A Double Dip In Germany?

January 13, 2010 by Douglas A. McIntyre

The concern that the Japanese economy has reached a point of stagnation has grown recently as its fourth quarter GDP figures failed to show a substantial recovery. More analysts have questioned the power of Japanese government programs to stimulate economic activity when exports are being hurt by a slow recovery in much of the West and Japanese unemployment is high by historic standards.

Germany can be added to the list of large nations which may not be able to sustain a recovery in 2010.

Germany was the largest exporter in the world until it gave up that distinction to China in 2009. The German economy has been slowed by low demand for its manufactured goods. The government announced today that GDP in the country dropped by 5% last year. Perhaps of greater concern is the belief that Q4 GDP did not move up at all. The Wall Street Journal reports that “Destatis (the German statistics bureau) didn’t give a formal estimate for GDP in the fourth quarter, but the figures appear to suggest that the economy’s momentum weakened significantly, after growing by 0.4% and 0.7% in the second and third quarters of last year.”

The report from Germany shows that stimulus activity on the part of governments cannot offset a sharp drop in exports, high unemployment, and a rapid contraction in consumer spending. The German economy appears to be entering a period of little growth, or perhaps modest contraction,–a classic double-dip recession.

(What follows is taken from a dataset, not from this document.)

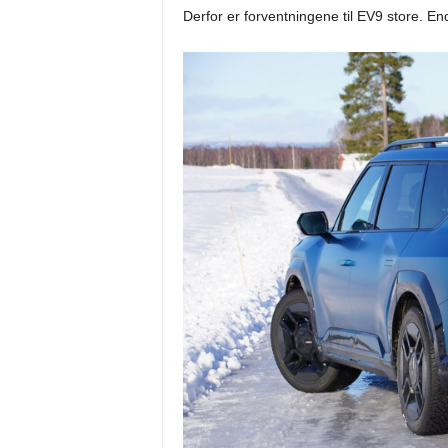
Derfor er forventningene til EV9 store. En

Economic problems in the US bear a similarity to those in Germany. Unemployment and consumer spending are not improving. US exports have increased, but not to the healthy level they enjoy during rapid economic expansion.

A second recession among developed nations may have begun to take hold at the end of last year and could ruin the hopes that 2010 would be the end of the most troubled period in the economic history of the last eight decades.